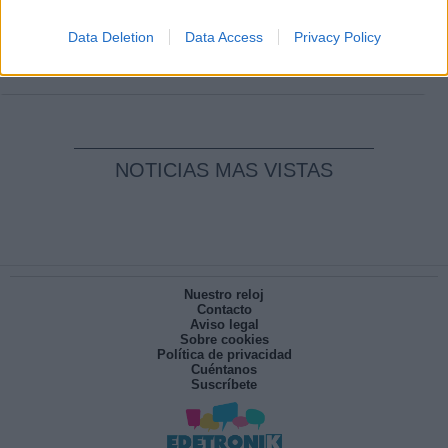
Clara Campoamor: Mi sueño, mi
pesadilla
Data Deletion
Data Access
Privacy Policy
Por
María Pérez Herrero
NOTICIAS MAS VISTAS
Nuestro reloj
Contacto
Aviso legal
Sobre cookies
Política de privacidad
Cuéntanos
Suscríbete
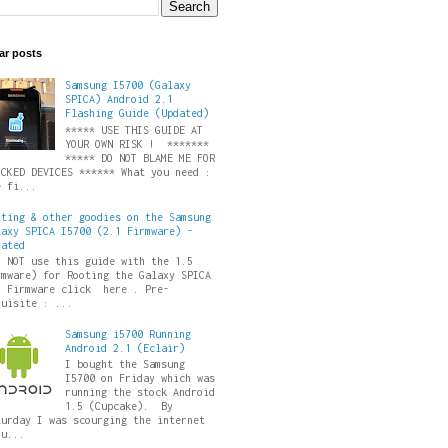
ar posts
Samsung I5700 (Galaxy
SPICA) Android 2.1
Flashing Guide (Updated)
***** USE THIS GUIDE AT
YOUR OWN RISK ! *******
***** DO NOT BLAME ME FOR
ICKED DEVICES ****** What you need :
e fi...
oting & other goodies on the Samsung
laxy SPICA I5700 (2.1 Firmware) -
dated
O NOT use this guide with the 1.5
rmware) for Rooting the Galaxy SPICA
5 Firmware click here . Pre-
quisite : ...
Samsung i5700 Running
Android 2.1 (Eclair)
I bought the Samsung
I5700 on Friday which was
running the stock Android
1.5 (Cupcake). By
turday I was scourging the internet
ru...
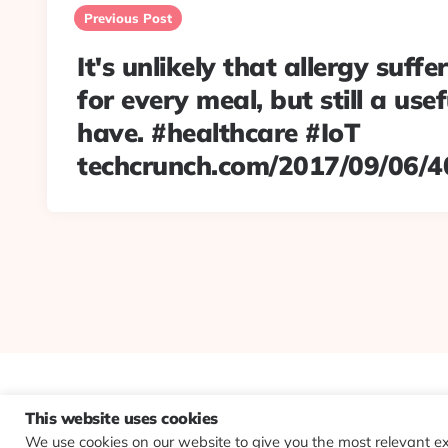
navigation
Previous Post
It's unlikely that allergy suffer
for every meal, but still a usef
have. #healthcare #IoT
techcrunch.com/2017/09/06/4
This website uses cookies
We use cookies on our website to give you the most relevant e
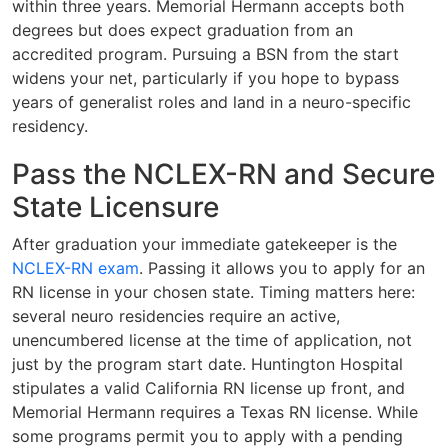
within three years. Memorial Hermann accepts both
degrees but does expect graduation from an
accredited program. Pursuing a BSN from the start
widens your net, particularly if you hope to bypass
years of generalist roles and land in a neuro-specific
residency.
Pass the NCLEX-RN and Secure
State Licensure
After graduation your immediate gatekeeper is the
NCLEX-RN exam
. Passing it allows you to apply for an
RN license in your chosen state. Timing matters here:
several neuro residencies require an active,
unencumbered license at the time of application, not
just by the program start date. Huntington Hospital
stipulates a valid California RN license up front, and
Memorial Hermann requires a Texas RN license. While
some programs permit you to apply with a pending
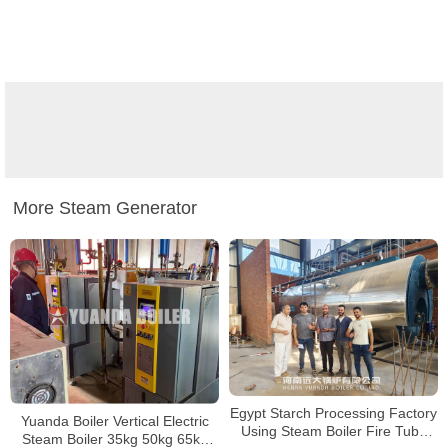
More Steam Generator
Egypt Starch Processing Factory
Yuanda Boiler Vertical Electric
Using Steam Boiler Fire Tube
Steam Boiler 35kg 50kg 65kg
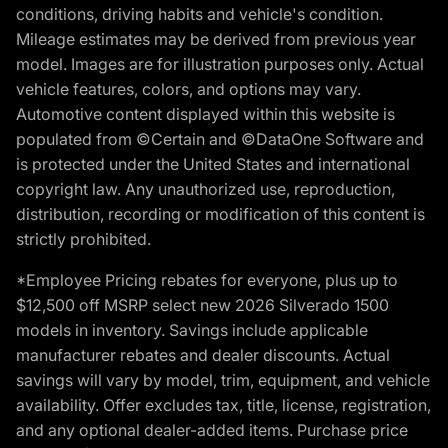
conditions, driving habits and vehicle's condition.
Mileage estimates may be derived from previous year
model. Images are for illustration purposes only. Actual
vehicle features, colors, and options may vary.
Automotive content displayed within this website is
populated from ©Certain and ©DataOne Software and
is protected under the United States and international
copyright law. Any unauthorized use, reproduction,
distribution, recording or modification of this content is
strictly prohibited.
*Employee Pricing rebates for everyone, plus up to
$12,500 off MSRP select new 2026 Silverado 1500
models in inventory. Savings include applicable
manufacturer rebates and dealer discounts. Actual
savings will vary by model, trim, equipment, and vehicle
availability. Offer excludes tax, title, license, registration,
and any optional dealer-added items. Purchase price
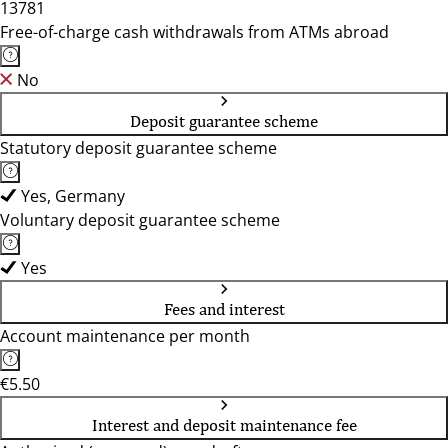
13781
Free-of-charge cash withdrawals from ATMs abroad
No
Deposit guarantee scheme
Statutory deposit guarantee scheme
Yes, Germany
Voluntary deposit guarantee scheme
Yes
Fees and interest
Account maintenance per month
€5.50
Interest and deposit maintenance fee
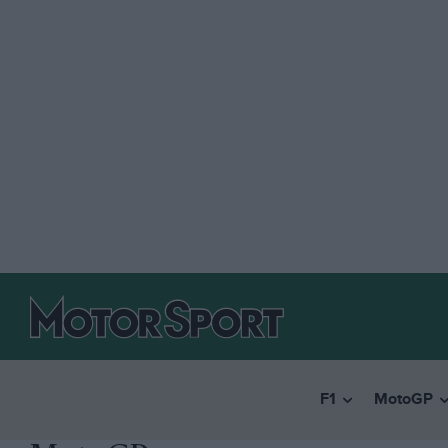
F1
MotoGP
----------------
▶ What the task asks
Provide only the number of lines in the listing above that contain "vary".

▶ Exercise answer
2